Write every line below out again exactly, images omitted.

Segment Open

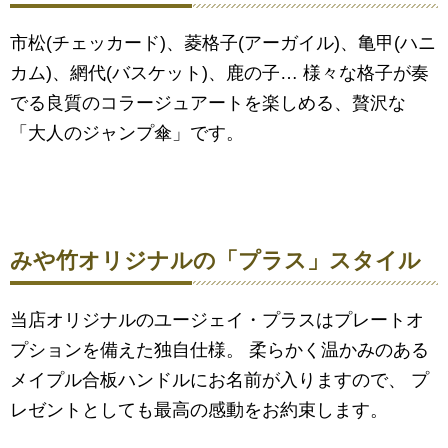
市松(チェッカード)、菱格子(アーガイル)、亀甲(ハニ
カム)、網代(バスケット)、鹿の子… 様々な格子が奏
でる良質のコラージュアートを楽しめる、贅沢な
「大人のジャンプ傘」です。
みや竹オリジナルの「プラス」スタイル
当店オリジナルのユージェイ・プラスはプレートオ
プションを備えた独自仕様。 柔らかく温かみのある
メイプル合板ハンドルにお名前が入りますので、 プ
レゼントとしても最高の感動をお約束します。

Segment Closed

### EXERCISE RESULT
市松(チェッカード)、菱格子(アーガイル)、亀甲(ハニ
カム)、網代(バスケット)、鹿の子… 様々な格子が奏
でる良質のコラージュアートを楽しめる、贅沢な
「大人のジャンプ傘」です。
みや竹オリジナルの「プラス」スタイル
当店オリジナルのユージェイ・プラスはプレートオ
プションを備えた独自仕様。 柔らかく温かみのある
メイプル合板ハンドルにお名前が入りますので、 プ
レゼントとしても最高の感動をお約束します。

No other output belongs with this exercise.